» **Exercise description**: From the entries, copy each line that includes "Windows".

....

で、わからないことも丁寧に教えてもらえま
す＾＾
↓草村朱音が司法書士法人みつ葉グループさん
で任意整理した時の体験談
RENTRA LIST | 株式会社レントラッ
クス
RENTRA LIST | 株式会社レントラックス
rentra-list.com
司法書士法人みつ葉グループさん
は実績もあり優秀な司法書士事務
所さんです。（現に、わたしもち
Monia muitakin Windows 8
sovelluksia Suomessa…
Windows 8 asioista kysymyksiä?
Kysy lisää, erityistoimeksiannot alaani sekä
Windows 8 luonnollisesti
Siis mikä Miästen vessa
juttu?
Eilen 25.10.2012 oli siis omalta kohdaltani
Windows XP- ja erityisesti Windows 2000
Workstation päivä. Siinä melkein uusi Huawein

....

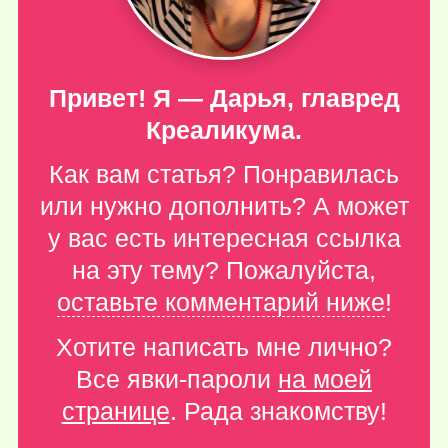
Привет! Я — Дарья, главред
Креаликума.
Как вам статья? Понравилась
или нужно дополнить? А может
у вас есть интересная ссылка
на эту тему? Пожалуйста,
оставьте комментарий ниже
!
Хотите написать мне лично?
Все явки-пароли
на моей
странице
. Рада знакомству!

....

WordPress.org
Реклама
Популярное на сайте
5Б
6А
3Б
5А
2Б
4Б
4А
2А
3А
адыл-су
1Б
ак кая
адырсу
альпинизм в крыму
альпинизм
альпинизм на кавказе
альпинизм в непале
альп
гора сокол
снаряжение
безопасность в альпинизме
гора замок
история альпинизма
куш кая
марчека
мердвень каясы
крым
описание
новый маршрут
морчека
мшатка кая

....

» **Solution below**:
Monia muitakin Windows 8
Windows 8 asioista kysymyksiä?
Windows 8 luonnollisesti
Windows XP- ja erityisesti Windows 2000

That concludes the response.